RMS Case Study in Cox Regression

Regression Modeling Strategies: Case Study in Cox Regression

This is the 21st of several connected topics organized around chapters in Regression Modeling Strategies. The purposes of these topics are to introduce key concepts in the chapter and to provide a place for questions, answers, and discussion around the chapter’s topics.

Overview | Course Notes

Additional links


Q&A From May 2021 Course

  1. What can you do if your data does not meet the proportional hazards assumption? Is there a regression model for time to event that does not assume proportional hazards? The RMS book has a section of things to do when PH doesn’t hold. My current favorite approach, which is better in a Bayesian context, is to generalize the model, e.g., add time-varying covariate effects.
  2. We discussed that continuous variable like age should not be categorized to use as a predictor in the model.
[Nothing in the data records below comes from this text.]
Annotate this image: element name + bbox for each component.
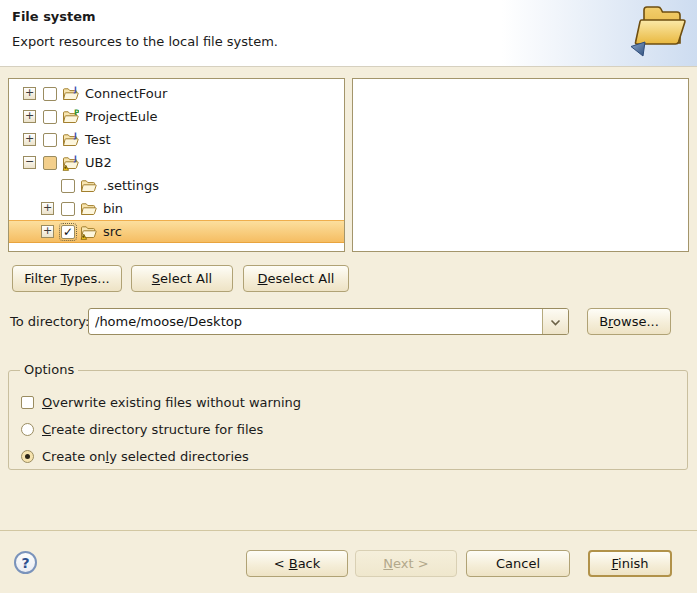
label-text: y selected directories [109, 449, 249, 464]
label-mnemonic: B [289, 556, 298, 571]
option-label: Overwrite existing files without warning [42, 395, 301, 410]
tree-row-ub2[interactable]: −JUB2 [9, 151, 344, 174]
label-text: eselect All [268, 271, 335, 286]
folder-warning-icon [80, 224, 97, 240]
tree-item-label: src [103, 224, 122, 239]
tree-checkbox[interactable] [43, 133, 57, 147]
to-directory-combo[interactable] [88, 308, 569, 335]
label-text: inish [618, 556, 648, 571]
directory-structure-option[interactable]: Create directory structure for files [21, 420, 263, 438]
tree-item-label: UB2 [85, 155, 112, 170]
options-group-title: Options [20, 362, 78, 377]
java-project-icon: J [62, 86, 79, 102]
label-mnemonic: N [383, 556, 393, 571]
folder-icon [80, 178, 97, 194]
label-text: Filter [24, 271, 60, 286]
tree-row-test[interactable]: +JTest [9, 128, 344, 151]
label-text: verwrite existing files without warning [52, 395, 301, 410]
page-description: Export resources to the local file syste… [12, 34, 278, 49]
plugin-project-icon: P [62, 109, 79, 125]
file-list-pane[interactable] [352, 78, 689, 252]
expand-plus-icon[interactable]: + [23, 133, 36, 146]
label-mnemonic: D [258, 271, 268, 286]
option-label: Create directory structure for files [42, 422, 263, 437]
expand-plus-icon[interactable]: + [41, 202, 54, 215]
label-mnemonic: O [42, 395, 52, 410]
button-label: < Back [274, 556, 321, 571]
button-label: Next > [383, 556, 428, 571]
svg-text:P: P [74, 109, 79, 117]
tree-checkbox[interactable] [61, 179, 75, 193]
tree-item-label: Test [85, 132, 111, 147]
tree-checkbox[interactable] [43, 87, 57, 101]
deselect-all-button[interactable]: Deselect All [243, 265, 349, 292]
tree-checkbox[interactable] [43, 156, 57, 170]
label-text: elect All [160, 271, 212, 286]
page-title: File system [12, 9, 96, 24]
expand-plus-icon[interactable]: + [41, 225, 54, 238]
java-project-icon: J [62, 132, 79, 148]
label-text: Create on [42, 449, 106, 464]
export-folder-icon [627, 1, 691, 61]
tree-row-settings[interactable]: .settings [9, 174, 344, 197]
collapse-minus-icon[interactable]: − [23, 156, 36, 169]
overwrite-option[interactable]: Overwrite existing files without warning [21, 393, 301, 411]
tree-item-label: ProjectEule [85, 109, 158, 124]
tree-row-src[interactable]: +✓src [9, 220, 344, 243]
only-selected-radio[interactable] [21, 450, 34, 463]
button-label: Browse... [599, 314, 659, 329]
button-label: Select All [152, 271, 212, 286]
finish-button[interactable]: Finish [588, 550, 672, 577]
cancel-button[interactable]: Cancel [466, 550, 570, 577]
separator [0, 530, 697, 531]
label-text: < [274, 556, 289, 571]
label-text: B [599, 314, 608, 329]
label-text: owse... [613, 314, 659, 329]
filter-types-button[interactable]: Filter Types... [12, 265, 122, 292]
label-text: ack [298, 556, 321, 571]
select-all-button[interactable]: Select All [131, 265, 233, 292]
button-label: Filter Types... [24, 271, 109, 286]
button-label: Finish [611, 556, 648, 571]
button-label: Deselect All [258, 271, 335, 286]
tree-checkbox[interactable]: ✓ [61, 225, 75, 239]
to-directory-label: To directory: [10, 314, 89, 329]
tree-row-bin[interactable]: +bin [9, 197, 344, 220]
label-text: ext > [393, 556, 429, 571]
folder-icon [80, 201, 97, 217]
tree-item-label: .settings [103, 178, 159, 193]
tree-row-projecteule[interactable]: +PProjectEule [9, 105, 344, 128]
tree-item-label: bin [103, 201, 123, 216]
label-text: reate directory structure for files [51, 422, 263, 437]
options-group: Overwrite existing files without warning… [8, 370, 688, 470]
svg-text:J: J [73, 86, 77, 94]
label-text: ypes... [67, 271, 110, 286]
tree-checkbox[interactable] [43, 110, 57, 124]
next-button: Next > [355, 550, 457, 577]
tree-row-connectfour[interactable]: +JConnectFour [9, 82, 344, 105]
tree-item-label: ConnectFour [85, 86, 167, 101]
to-directory-input[interactable] [89, 309, 542, 334]
option-label: Create only selected directories [42, 449, 249, 464]
question-mark-icon: ? [21, 555, 29, 571]
resource-tree[interactable]: +JConnectFour+PProjectEule+JTest−JUB2.se… [8, 78, 345, 252]
browse-button[interactable]: Browse... [587, 308, 671, 335]
label-mnemonic: S [152, 271, 160, 286]
only-selected-option[interactable]: Create only selected directories [21, 447, 249, 465]
wizard-header: File system Export resources to the loca… [0, 0, 697, 67]
label-mnemonic: C [42, 422, 51, 437]
svg-text:J: J [73, 132, 77, 140]
chevron-down-icon [550, 314, 561, 329]
tree-checkbox[interactable] [61, 202, 75, 216]
expand-plus-icon[interactable]: + [23, 110, 36, 123]
directory-structure-radio[interactable] [21, 423, 34, 436]
overwrite-checkbox[interactable] [21, 396, 34, 409]
help-button[interactable]: ? [14, 551, 37, 574]
java-project-warning-icon: J [62, 155, 79, 171]
back-button[interactable]: < Back [246, 550, 348, 577]
expand-plus-icon[interactable]: + [23, 87, 36, 100]
svg-text:J: J [73, 155, 77, 163]
button-label: Cancel [496, 556, 540, 571]
combo-dropdown-button[interactable] [542, 309, 568, 334]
However, for clinical reasons a physician might be interested in studying the effect of 4 specific age groups (pre-defined clinically) on a specific survival outcome. So, we use a categorization of age with 4 levels as a predictor in a Cox proportional hazards survival model. We plot the –ln(-lnSurvProb) vs ln(time), and the curves pertaining to the 4 age-group are fairly parallel among themselves, and the cox-snell residuals plot doesn’t show evidence of violation of the proportional hazard assumption. Under this setting, would it be ok to categorize age? Is there any other test that we can do to check whether using age as a categorical variable would be ok in this setting? Categorization of age is misleading and leads to invalid estimates with hidden age heterogeneity. Think about removing speeds from a speedometer on your car and labeling speed intervals as “slow, moderate, fast”.